Consider first an op-ed article in Sunday’s Los Angeles Times by Martha Nussbaum, a well-known professor of law and ethics at the University of Chicago. The article was headlined “Terrorism in India has many faces.” But one face that Nussbaum fails to mention specifically is that of Lashkar-e-Taiba, the Islamic terror group originating in Pakistan that seems to have been centrally involved in the attack on Mumbai.

This is because Nussbaum’s main concern is not explaining or curbing Islamic terror. Rather, she writes that “if, as now seems likely, last week’s terrible events in Mumbai were the work of Islamic terrorists, that’s more bad news for India’s minority Muslim population.” She deplores past acts of Hindu terror against India’s Muslims. She worries about Muslim youths being rounded up on suspicion of terrorism with little or no evidence. And she notes that this is “an analogue to the current ugly phenomenon of racial profiling in the United States.”

Quite the contrary.  Nussbaum's goal, unlike Kristol's, is not to create more terrorists by treating every muslim as complicit in the actions a few.  Kristol's bloodthirsty cluelessness is in even greater evidence in the following passage:

Jim Leach is also a professor, at Princeton, but he’s better known as a former moderate Republican congressman from Iowa who supported Barack Obama this year. His contribution over the weekend was to point out on Politico.com that “the Mumbai catastrophe underscores the importance of vocabulary.” This wouldn’t have been my first thought. But Leach believes it’s very important that we consider the Mumbai attack not as an act of “war” but as an act of “barbarism.”

Why? “The former implies a cause: a national or tribal or ethnic rationale that infuses a sacrificial action with some group’s view of heroism; the latter is an assault on civilized values, everyone’s. … To the degree barbarism is a part of the human condition, Mumbai must be understood not just as an act related to a particular group but as an outbreak of pent-up irrationality that can occur anywhere, anytime. … It may be true that the perpetrators viewed themselves as somehow justified in attacking Indians and visiting foreigners, particularly perhaps Americans, British and Israeli nationals.
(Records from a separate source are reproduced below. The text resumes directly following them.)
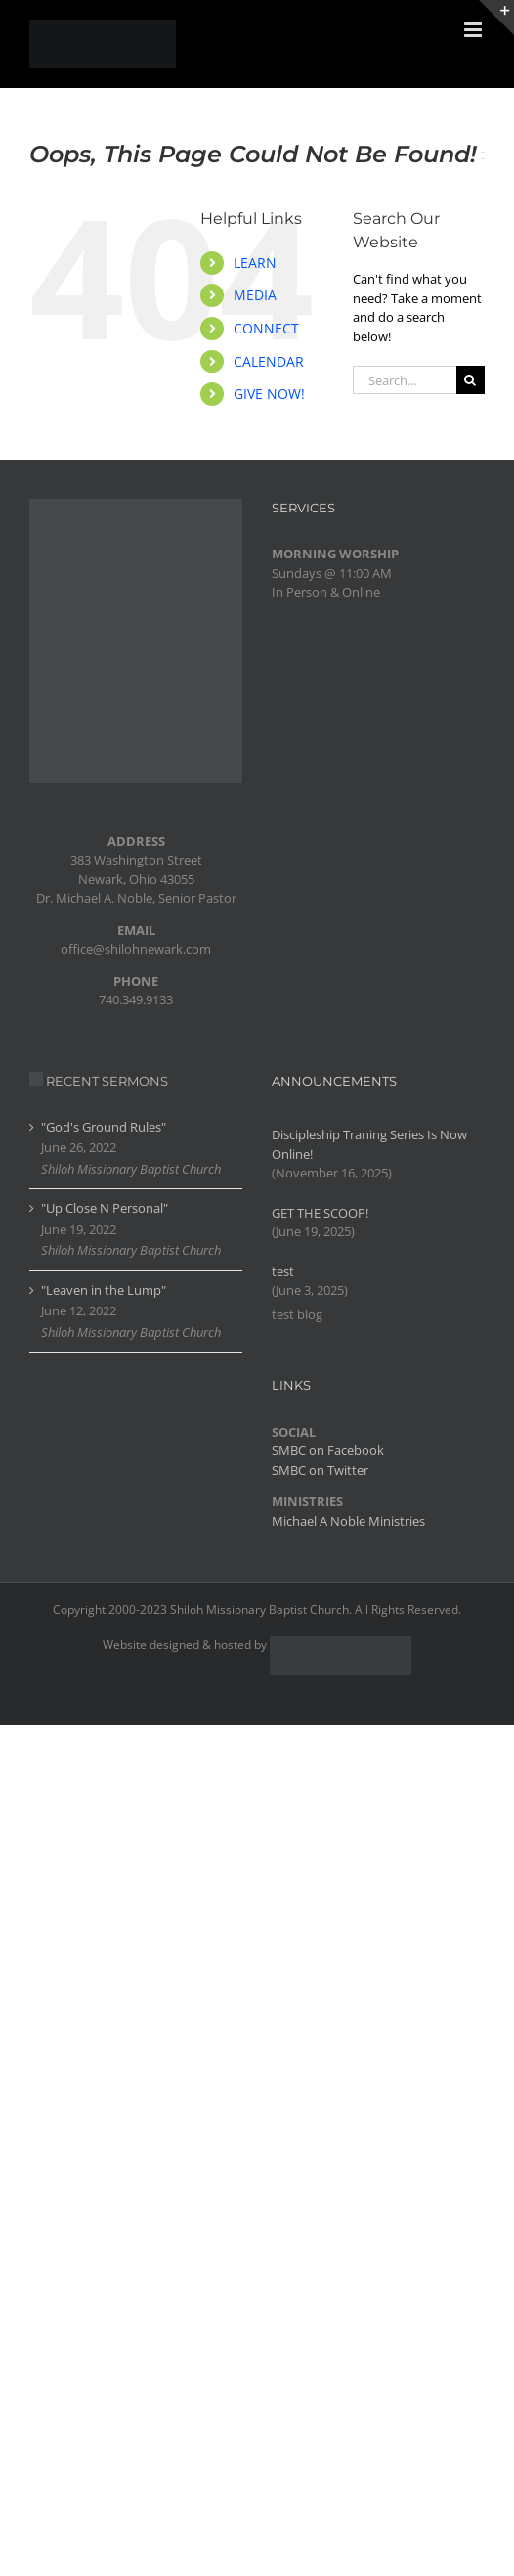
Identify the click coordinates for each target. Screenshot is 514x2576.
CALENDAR (269, 361)
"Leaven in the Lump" (103, 1290)
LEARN (255, 262)
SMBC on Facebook (328, 1450)
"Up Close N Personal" (104, 1208)
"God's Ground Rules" (103, 1126)
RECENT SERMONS (107, 1080)
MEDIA (255, 295)
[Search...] (404, 380)
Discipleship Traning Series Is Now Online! (369, 1144)
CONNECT (266, 328)
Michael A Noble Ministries (348, 1521)
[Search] (470, 380)
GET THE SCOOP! (320, 1212)
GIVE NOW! (269, 393)
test (283, 1271)
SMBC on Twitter (320, 1470)
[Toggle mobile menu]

But a response that is the least nationalistic is likely to be the most effective.”

If, as Leach says, “it may be true” the perpetrators viewed themselves as justified in their attacks, doesn’t this mean that they did in fact have a “rationale” that “infused” their action?

Leach's point is that these terrorists should not be characterized as legitimate political agents involved in a war with the West of us.  Of course they have a rationale, and a purpose, but it's one that ought not to be entertained by granting them privilege of our bombs.